The Poem Loving in truth, and fain in verse my love to show

This is a traditional epic poem that attests to primordial love while illuminating a puzzling poetic composition. The speaker offers two perspectives on the poem's central subject of love in the poem. Evidently, the viewer is captivated by the poem's narrative. The speaker uses examples to show how love can be both beneficial and bad. Notably, based on the reader's perspective, the word choice makes the poem either self-deprecating or self-exalting. The poem heavily employs rhetorical devices from classical antiquity and concludes with a metaphorically established bit of advice. Notably, similar to many sonnet poems of the classical genre, this poem does break into a two-part structure. The first part comprises of eight lines while the second section has six lines. The reader is able to see that the turning poem of the poem occurs in line nine and it is introduced through the adversative "But..." Indeed, the initial eight lines of the poem bring out a motivation and the idea of love that is central to the narration as well as describes a failed technique. This is done in a classical epic manner. However, the last six lines of the poem build up a sense of an increasing agitation by the utilization of the metrical manipulation along with the subject matter of the poem. Notably, the last line of the poem that reads “'Fool,' said my muse to me; 'look in thy heart, and write'” is romantic and primarily builds an emotional advice (Sidney and Stella).

The syntax used in the poem conveys the underlining message embedded in the narration. Sidney and Stella employed a magnificent grammatical facet that is appealing to the reader and thus help to communicate the objective. In the first eight lines, the words form single periodic sentences that exemplify a rational relation to the cause and effect aspect. Again, the initial four lines encompass a dependent material factor. First, there is a complex participial phrase evident from the opening line that reads “Loving in truth and fain in verse my love to show” (Sidney and Stella). It also contains lengthy dependent clauses of purpose which are seen in lines 2, 3 and 4. These lines also have climax rhetorical figure that alludes to a linked staircase sequences moving from one aspect and leading to the other. For this reason, the primary clause is therefore deferred, yet it is fairly simple when it arrives in line five. From here, there grows another elaborative purpose as well as a particular phrase that turns into another dependent infinitive objective. This is manifested in line seven; “Oft turning others' leaves, to see if thence would flow” (Sidney and Stella). The authors use a delicate irony in expressing to the reader a feeling of hope. This is seen when the speaker says that this will culminate into something “fresh and fruitful” in line eight.

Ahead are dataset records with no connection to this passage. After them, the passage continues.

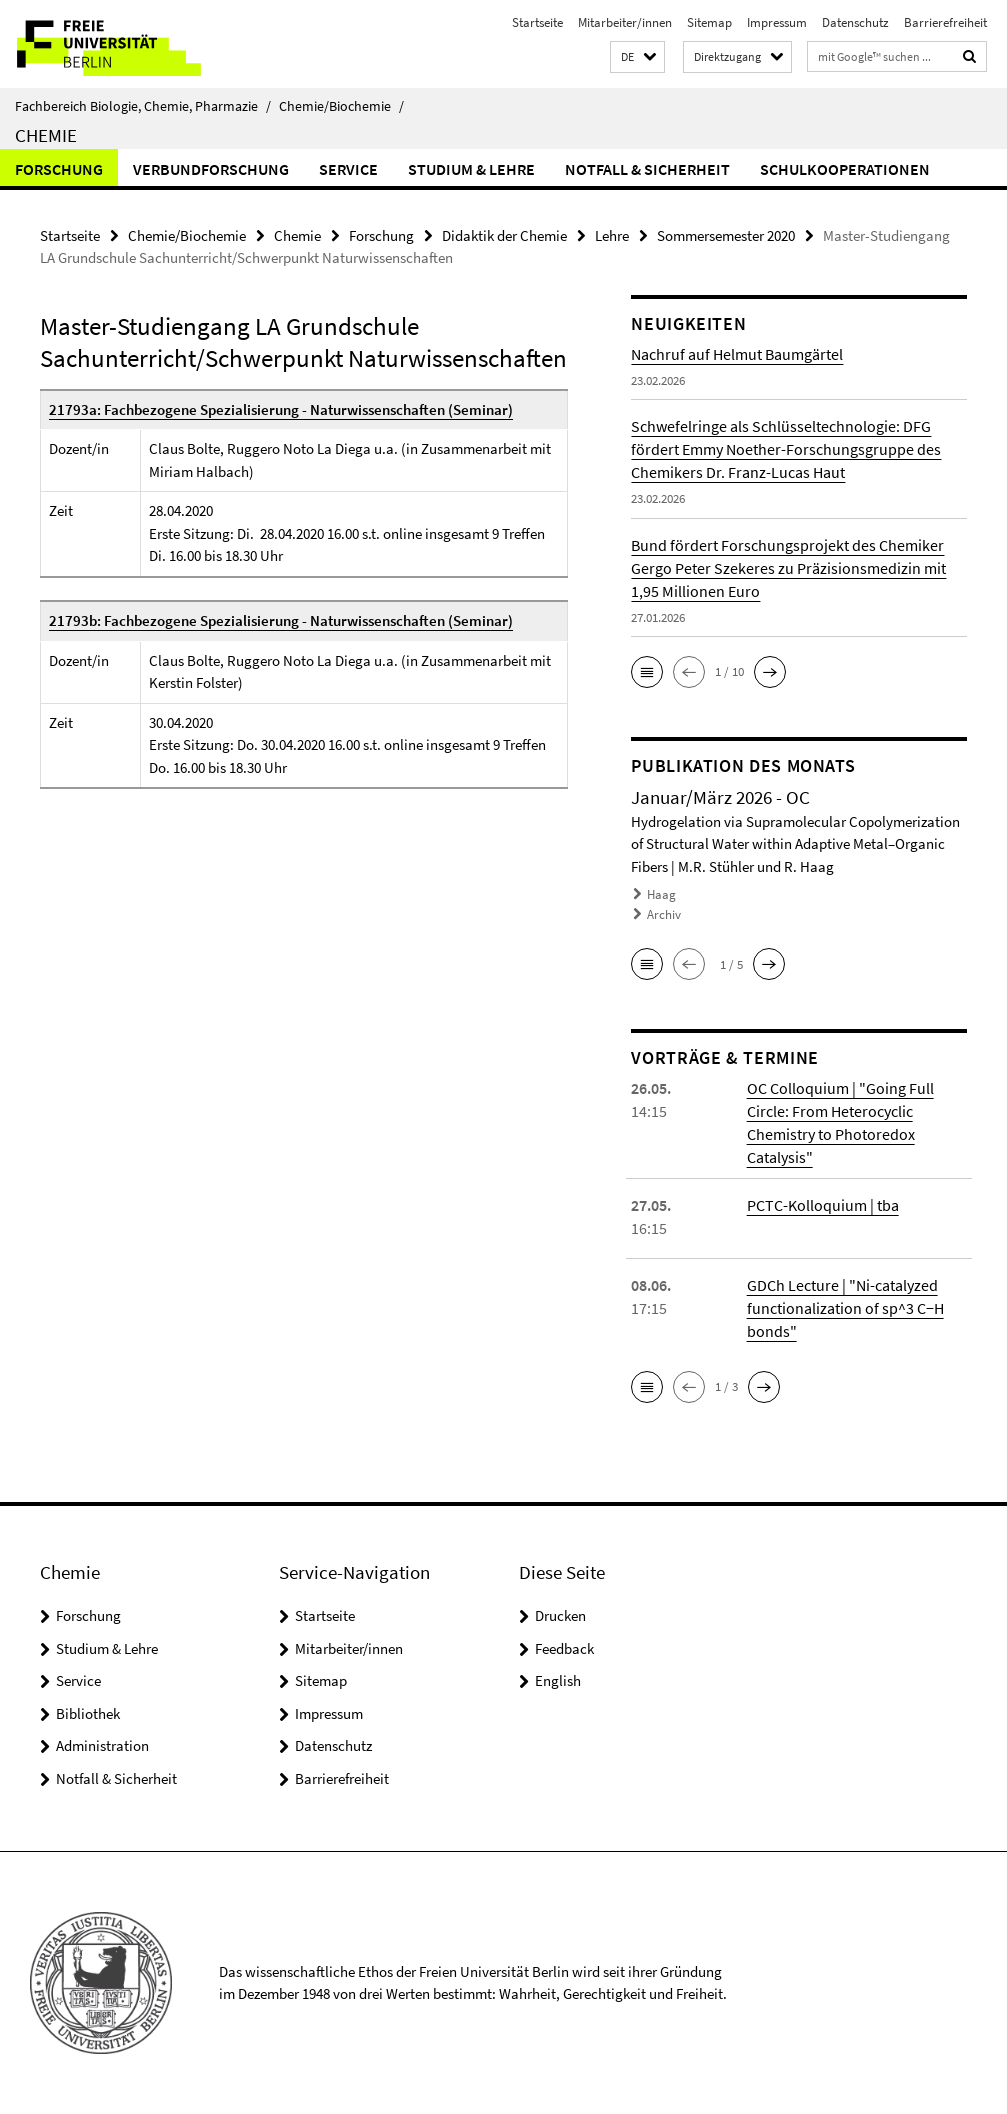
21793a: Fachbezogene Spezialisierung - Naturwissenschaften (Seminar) (281, 409)
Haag (661, 894)
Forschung (59, 169)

However, the second section of the poem depicts to contradict the first section. Notably, while the initial part of the poem does balance on a single independent clause, lines 9, 10 and 11 provide three independent clauses in a rapid succession manner. More interestingly, these are embedded in direct and lively words. In respect to this, the impact grounds the elaborated poised structural form along with a commensurate discharge of energy. The last three lines of the poem offer the reader with a lengthy sentence structure that is significantly filled with immense imagery that conveys the underlining message. Certainly, the line ending the poem is sternly an anacoluthon. This means that it fails to follow what comes before it properly. Besides, the adjectives and the participles that are seen in lines 12 and 13 including "great with child," “biting,” "helpless," and "beating" make the reader easily comprehend the poem and find its deeper meaning. As such, they syntactically owe an allegiance to the subject matter that is underscored in the main clause from which these words are dependent on it. They give meaning to "my muse" in the last line. This expresses emotional agitation which is highly prominent in the poem. Furthermore, this poem contains vocabulary words such as “step-dame” referring to step-mother and “halting” which refer to limping.

Metrics and rhyme scheme are also evident in this poem. Outstandingly, meter is seen in line six having an unusual twelve syllables. This line reads "Studying inventions fine, her wits to entertain" (Sidney and Stella). Also, the line "Some fresh and fruitful showers upon my sunburnt brain" contain words fresh and fruit which form alliteration. The word “showers” is a monosyllable. The rhyme scheme of the poem is given as ABAB ABAB CDCD EE. The authors gave the poem a rhyme scheme that reinforces the notion of emotional love. It also picks up speed that drives the poem into a climax. The poem also contains words that are of powerful imagery for example in the second last line which says “Biting my truant pen, beating myself for spite” (Sidney and Stella). This creates a vivid picture in the mind of the reader how the pen bites the speakers. Also, the metaphor is heavy used in lines 9, 10 and11 that bring out the deeper meaning of the classical epic modes.

Work Cited

Sidney Philip, Astrophil, and Stella. Sonnet 1: Loving in truth, and fain in verse my love to show. Poetry Foundation. (Accessed on 21 October 2017).